On the setup side, I agree that local (instance-attached) disks should be preferred but does EBS incur an IO fee? It incurs a significant latency for sure but it doesn't have a per-operation pricing:
> I/O is included in the price of the volumes, so you pay only for each GB of storage you provision.
Can’t remember anymore, but it’s either (a) the gp2 volumes were way too slow for the ops or (b) the IOPs charges made it bad. To be clear I didn’t do it on duckdb but hosted a Postgres. I moved to light sail instead and was happy with it (you don’t get attached SSD in ec2 until you go to instances that are super large).
DuckDB supports partial reading of Parquet files (also via HTTPS and S3) [1], so it can limit the scans to the required columns in the Parquet file. It can also perform filter pushdown, so querying data in S3 can be quite efficient.
Rete is an elegant algorithm that is also quite flexible: one can make non-distributive aggregations, outer joins and recursive traversal work. However, it is quite memory-hungry due to the large state of certain nodes (e.g., join operators). I tried to work around this by using distributed execution, but that made the system very inefficient and complex to operate. I also looked into the TREAT algorithm but found that it is more limited in its functionality than Rete.
My research went in similar directions although I was looking at RETE for rule evaluation as part of a general purpose workflow engine with rules as just one part.
Incremental view maintenance is different enough from rule composition and evaluation that the model diverges to be more optimal. Collections of tuples and instead of DAGs lots of cyclical loops to continue computation of the diffs.

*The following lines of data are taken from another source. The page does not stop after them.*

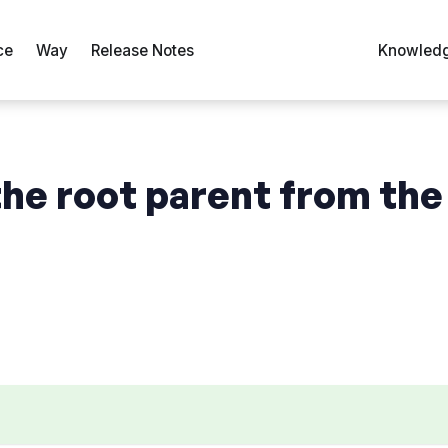
ce
Way
Release Notes
Knowledg
he root parent from the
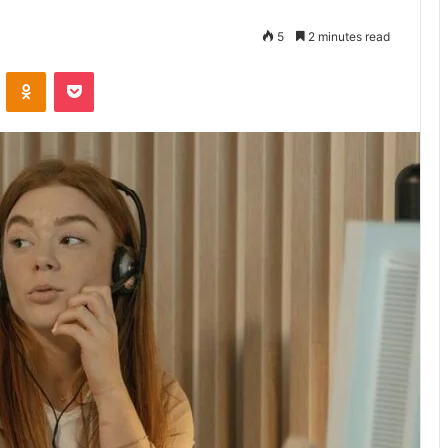
5
2 minutes read
VKontakte
Odnoklassniki
Pocket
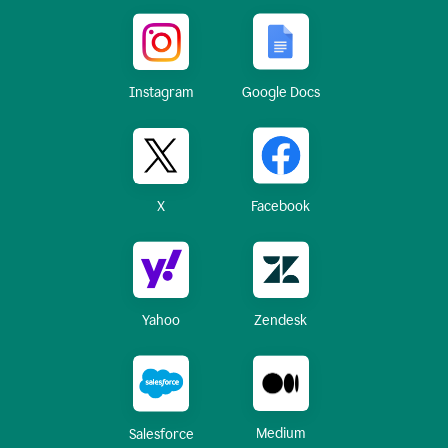
Instagram
Google Docs
X
Facebook
Yahoo
Zendesk
Medium
Salesforce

There are deep and intrinsic space or time trade offs so many of the modern approaches moved toward natural dataflow concurrency, and streaming semantics where space or time trade offs can be chosen at runtime through batching and data context opposed to early RETE variations which were very OOP and eagerly evaluated instead of lazy (all in memory in the same place instantiated and mutated).
TL;DR: if your workload is aggregation-heavy, Parquet is pretty good. If you have many joins, the lack of fine-grained statistics will likely result in bad join plans.

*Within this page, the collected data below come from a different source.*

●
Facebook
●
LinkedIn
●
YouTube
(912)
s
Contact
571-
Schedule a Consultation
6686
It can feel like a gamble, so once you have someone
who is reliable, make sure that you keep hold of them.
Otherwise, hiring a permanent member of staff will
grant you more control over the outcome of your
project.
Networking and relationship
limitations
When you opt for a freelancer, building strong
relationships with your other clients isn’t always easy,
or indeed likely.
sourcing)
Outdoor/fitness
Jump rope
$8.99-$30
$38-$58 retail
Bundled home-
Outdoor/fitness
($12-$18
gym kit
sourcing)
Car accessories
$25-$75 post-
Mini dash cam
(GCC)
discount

One typical way to work around this limitation is to create a new table, copy the data there, and drop the old table. Copying from table to table is in general very fast.

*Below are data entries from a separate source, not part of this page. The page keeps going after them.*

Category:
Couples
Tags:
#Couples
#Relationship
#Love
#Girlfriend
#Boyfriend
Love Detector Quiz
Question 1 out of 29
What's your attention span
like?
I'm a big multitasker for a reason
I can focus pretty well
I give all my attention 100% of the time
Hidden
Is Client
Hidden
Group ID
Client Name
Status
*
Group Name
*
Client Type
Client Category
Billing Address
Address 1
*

Primary keys and foreign keys are rarely used in data science workloads. In our performance guide, we recommend users to avoid using primary keys unless they are absolutely necessary [1]. In workloads running in infrastructure components, keys and constraints are more important, and they are supported by DuckDB (but currently some of them can only be added when the table is created).
DuckDB runs fine on laptops, including x86 and ARM architectures.
It runs on macOS, Windows and Linux.
It's not yet available as a conda package but can be installed from conda-forge (or from PyPI via pip). Additionally, it also works in R (via CRAN) and has bindings to many other languages.
Honestly, duckdb looks fine to me (I haven't played with it yet, though articles like this would put me off of it, and make me question how long its going to be around), it's the the tone of the article, which sets up what appears to me to be a strawman, and then plows on.
Also, my naive and quick look at your docs gives me the impression this isn't actually a storage engine (which didn't come across in the article), but instead an in-memory query engine? The FAQ doesn't really clarify this (e.g. is there an actual storage format, how does this compare to using one of the more traditional dbs, how stable it is (c.f. sqlite being recommended by the library of congress), does this assume all the data can be loaded into memory, or can I stream the data in).
https://blobs.duckdb.org/slides/goto-amsterdam-2024-duckdb-g...
It works as a replacement / complementary component to dataframe libraries due to it's speed and (vertical) scalability. It's lightweight and dependency-free, so it also works as part of data processing pipelines.